___ PROVIDED RECORDS ___
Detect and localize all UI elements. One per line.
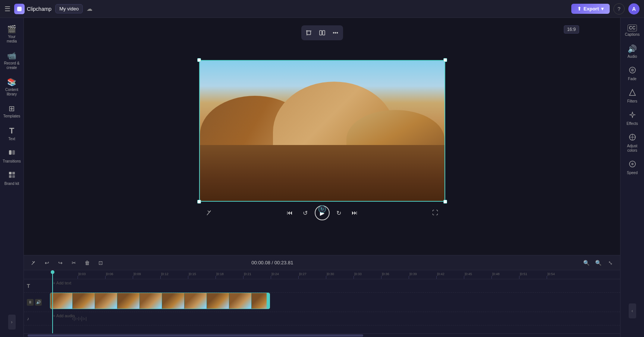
cut-button[interactable]: ✂ <box>69 258 79 268</box>
sidebar-label-brand-kit: Brand kit <box>4 182 19 186</box>
timeline-scrollbar[interactable] <box>24 333 620 337</box>
corner-handle-tr[interactable] <box>443 58 447 62</box>
skip-back-button[interactable]: ⏮ <box>283 207 296 219</box>
magic-tool-button[interactable] <box>28 258 39 268</box>
sidebar-item-templates[interactable]: ⊞ Templates <box>1 101 22 122</box>
right-sidebar-label-effects: Effects <box>626 122 638 126</box>
svg-rect-1 <box>9 150 12 155</box>
ruler-mark-003: |0:03 <box>78 276 105 279</box>
right-sidebar-item-effects[interactable]: Effects <box>622 108 643 129</box>
ruler-mark-015: |0:15 <box>188 276 216 279</box>
sidebar-label-transitions: Transitions <box>3 159 21 164</box>
audio-track-label: ♪ <box>24 316 50 321</box>
video-clip[interactable] <box>50 293 270 309</box>
svg-rect-5 <box>9 175 12 178</box>
corner-handle-bl[interactable] <box>197 200 201 204</box>
ruler-mark-006: |0:06 <box>105 276 133 279</box>
speed-icon <box>629 160 636 170</box>
add-text-hint[interactable]: + Add text <box>50 281 74 285</box>
ruler-mark-045: |0:45 <box>464 276 491 279</box>
text-track-row: T + Add text <box>24 279 620 293</box>
fullscreen-button[interactable]: ⛶ <box>429 207 442 219</box>
sidebar-item-content-library[interactable]: 📚 Content library <box>1 75 22 100</box>
user-avatar[interactable]: A <box>628 3 640 15</box>
undo-button[interactable]: ↩ <box>42 258 52 268</box>
sidebar-item-text[interactable]: T Text <box>1 123 22 144</box>
crop-button[interactable] <box>303 27 315 39</box>
corner-handle-tl[interactable] <box>197 58 201 62</box>
ruler-mark-048: |0:48 <box>491 276 519 279</box>
topbar: ☰ Clipchamp My video ☁ ⬆ Export ▾ ? A <box>0 0 644 18</box>
menu-icon[interactable]: ☰ <box>4 5 10 13</box>
clip-mute-button[interactable]: ⏸ <box>27 299 34 306</box>
fast-forward-button[interactable]: ↻ <box>333 207 345 219</box>
timeline-toolbar: ↩ ↪ ✂ 🗑 ⊡ 00:00.08 / 00:23.81 🔍 🔍 ⤡ <box>24 255 620 270</box>
svg-rect-11 <box>323 31 325 35</box>
right-sidebar-item-captions[interactable]: CC Captions <box>622 22 643 40</box>
zoom-in-button[interactable]: 🔍 <box>593 258 604 268</box>
sidebar-item-record-create[interactable]: 📹 Record & create <box>1 48 22 73</box>
audio-track-row: ♪ + Add audio <box>24 312 620 325</box>
ruler-mark-021: |0:21 <box>243 276 271 279</box>
video-title[interactable]: My video <box>55 4 83 13</box>
preview-area: 16:9 ••• <box>24 18 620 255</box>
right-sidebar-label-audio: Audio <box>628 54 637 59</box>
svg-rect-3 <box>9 172 12 174</box>
zoom-out-button[interactable]: 🔍 <box>581 258 592 268</box>
record-create-icon: 📹 <box>7 51 16 60</box>
sidebar-item-transitions[interactable]: Transitions <box>1 146 22 167</box>
right-sidebar-item-filters[interactable]: Filters <box>622 86 643 107</box>
help-question-icon: ? <box>618 6 621 12</box>
sidebar-item-your-media[interactable]: 🎬 Your media <box>1 22 22 47</box>
export-label: Export <box>584 6 599 12</box>
export-button[interactable]: ⬆ Export ▾ <box>571 4 610 14</box>
templates-icon: ⊞ <box>9 104 15 113</box>
ruler-marks: |0:03 |0:06 |0:09 |0:12 <box>50 270 574 279</box>
more-dots-icon: ••• <box>333 30 338 36</box>
video-canvas[interactable] <box>199 60 445 202</box>
right-sidebar-item-adjust-colors[interactable]: Adjust colors <box>622 130 643 156</box>
filters-icon <box>629 89 636 98</box>
clip-thumb-2 <box>73 293 95 309</box>
split-view-button[interactable] <box>316 27 328 39</box>
corner-handle-br[interactable] <box>443 200 447 204</box>
ruler-mark-030: |0:30 <box>326 276 354 279</box>
rewind-button[interactable]: ↺ <box>299 207 312 219</box>
right-sidebar-collapse-button[interactable]: ‹ <box>629 303 636 318</box>
timeline-expand-button[interactable]: ⤡ <box>605 258 616 268</box>
your-media-icon: 🎬 <box>7 25 16 34</box>
right-sidebar-label-filters: Filters <box>627 99 637 104</box>
help-button[interactable]: ? <box>613 3 625 15</box>
dune-floor <box>200 145 444 201</box>
app-name: Clipchamp <box>27 6 51 12</box>
clip-audio-button[interactable]: 🔊 <box>35 299 42 306</box>
audio-track-content: + Add audio <box>50 312 620 325</box>
ruler-mark-042: |0:42 <box>436 276 464 279</box>
svg-rect-10 <box>320 31 322 35</box>
clip-end-handle[interactable] <box>267 293 270 309</box>
ruler-mark-027: |0:27 <box>298 276 326 279</box>
redo-button[interactable]: ↪ <box>55 258 66 268</box>
clip-thumb-6 <box>162 293 185 309</box>
right-sidebar: CC Captions 🔊 Audio Fade Filters Effects <box>620 18 644 337</box>
magic-edit-button[interactable] <box>203 207 216 219</box>
timeline-time-display: 00:00.08 / 00:23.81 <box>251 260 293 265</box>
rotation-handle[interactable]: ↻ <box>318 205 326 213</box>
right-sidebar-item-fade[interactable]: Fade <box>622 63 643 84</box>
sidebar-label-templates: Templates <box>3 114 21 119</box>
right-sidebar-item-audio[interactable]: 🔊 Audio <box>622 41 643 62</box>
sidebar-item-brand-kit[interactable]: Brand kit <box>1 168 22 189</box>
more-options-button[interactable]: ••• <box>330 27 342 39</box>
delete-button[interactable]: 🗑 <box>82 258 92 268</box>
right-sidebar-item-speed[interactable]: Speed <box>622 157 643 178</box>
logo-icon <box>14 4 25 14</box>
timeline-scrollbar-thumb[interactable] <box>28 334 363 337</box>
sidebar-expand-button[interactable]: › <box>8 315 16 330</box>
audio-track-icon: ♪ <box>27 316 29 321</box>
center-area: 16:9 ••• <box>24 18 620 337</box>
video-track-content[interactable] <box>50 293 620 312</box>
split-button[interactable]: ⊡ <box>95 258 106 268</box>
ruler-mark-009: |0:09 <box>133 276 160 279</box>
timeline-area: ↩ ↪ ✂ 🗑 ⊡ 00:00.08 / 00:23.81 🔍 🔍 ⤡ <box>24 255 620 337</box>
skip-forward-button[interactable]: ⏭ <box>348 207 361 219</box>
___
* _TASK TO CARRY OUT_
Go through the records line by line, and copy each line that holds the string "scrollbar".

* _OUTPUT FOR THIS TASK_
timeline-scrollbar[interactable] <box>24 333 620 337</box>
timeline-scrollbar-thumb[interactable] <box>28 334 363 337</box>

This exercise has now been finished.